遺産分割調停の申立てから解決するまでの流れ
1 遺産分割調停の概要
相続人間において遺産分割の話し合いがまとまらなくなってしまった場合には、家庭裁判所に遺産分割調停の申立てをします。
遺産分割調停を申し立てる際には、まず必要な資料の収集や書類の作成が必要です。
必要な書類が揃ったら、管轄の家庭裁判所へ遺産分割調停の申立てをします。
遺産分割調停を申し立てると、期日(家庭裁判所で遺産分割についての話し合いをする日時)が指定されますので、指定された日時に家庭裁判所へ出頭し、調停委員を介した話し合いをします。
期日は、多くの場合数回行われます。
無事話し合いがまとまった場合には、話し合いの内容を記した調停調書を作成し、調停は終了となります。
もし調停をしても話がまとまらない場合には、最終的には家庭裁判所による審判がなされます。
以下、遺産分割調停の流れについて詳しく説明します。
2 遺産分割調停の準備
遺産分割調停を申し立てるためには、相続人等の身分関係の資料と、相続財産に関係する資料を収集する必要があります。
相続人等の身分関係の資料とは、被相続人の出生から死亡までの連続した戸籍謄本と、相続人全員の戸籍謄本です。
代襲相続が発生している場合には、被代襲者の出生から死亡までの連続した戸籍謄本も必要です。
相続財産に関係する資料は、代表的なものとしては被相続人の預貯金通帳、不動産の登記簿や固定資産評価証明書、株式等の残高証明書、債務の残高証明書などが挙げられます。

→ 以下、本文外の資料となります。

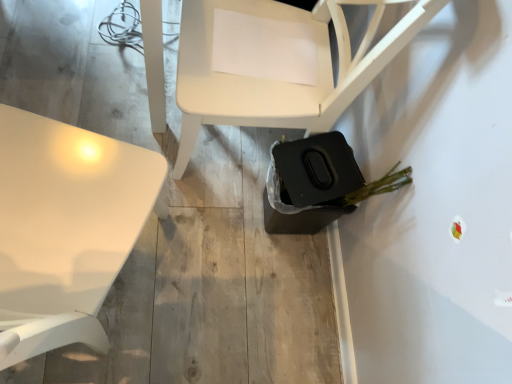 The width and height of the screenshot is (512, 384). Identify the location of vacant space in front of matte white chair at center. (236, 255). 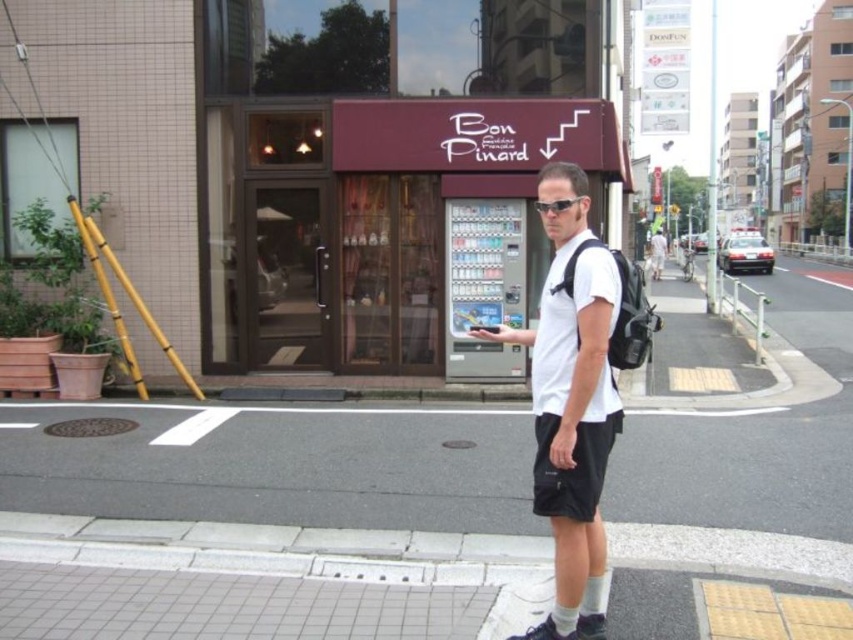 Looking at this image, you are a fashion designer analyzing the urban street scene. You notice the white matte shorts at center and the sunglasses at center. Which item appears larger in the image?

The white matte shorts at center appears larger than the sunglasses at center in the image. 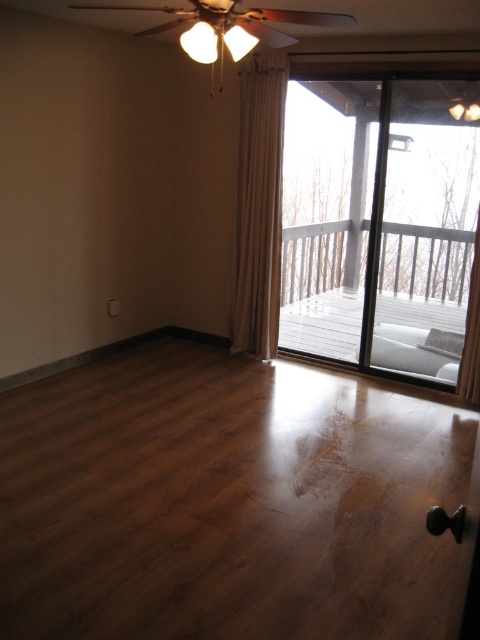 Can you confirm if wooden deck at center is positioned to the right of transparent glass door at center?

Incorrect, wooden deck at center is not on the right side of transparent glass door at center.

Who is lower down, wooden deck at center or transparent glass door at center?

Positioned lower is wooden deck at center.

Identify the location of wooden deck at center. The height and width of the screenshot is (640, 480). (228, 500).

The image size is (480, 640). Find the location of `wooden deck at center`. wooden deck at center is located at coordinates click(228, 500).

Between transparent glass door at center and beige fabric curtain at center, which one appears on the right side from the viewer's perspective?

transparent glass door at center

Is point (414, 186) farther from camera compared to point (245, 115)?

No, it is not.

Identify the location of transparent glass door at center. Image resolution: width=480 pixels, height=640 pixels. (382, 225).

Is transparent glass door at center shorter than white sheer curtain at right?

No.

Between point (404, 371) and point (470, 356), which one is positioned behind?

The point (404, 371) is behind.

Describe the element at coordinates (382, 225) in the screenshot. I see `transparent glass door at center` at that location.

Locate an element on the screen. This screenshot has width=480, height=640. transparent glass door at center is located at coordinates (382, 225). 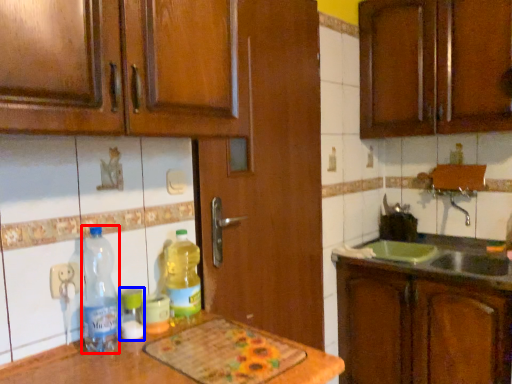 Question: Among these objects, which one is farthest to the camera, bottle (highlighted by a red box) or bottle (highlighted by a blue box)?

Choices:
 (A) bottle
 (B) bottle

Answer: (B)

これらの資料を揃えたら、遺産分割調停の申立書と相続財産目録を作成します。
3 遺産分割調停の申立て~期日
遺産分割調停の申立てに必要な書類が揃ったら、管轄の家庭裁判所へ提出します。
管轄の家庭裁判所は、遺産分割の相手方の住所を管轄する家庭裁判所となります。
遠方の家庭裁判所の場合には、移動の負担等も考慮する必要があります。
申立て後、書類に問題がないと判断された場合には、家庭裁判所からすべての相続人に対して期日の通知がなされます。
期日には、相続人またはその代理人が出廷し、家庭裁判所の調停室で調停委員を介して話し合いを行います。
実際には、各相続人が交互に調停室に入り、言い分などを調停委員に伝えます。
期日は、1回から数回にかけて行われることが一般的で、数か月~2年程度かかることもあります。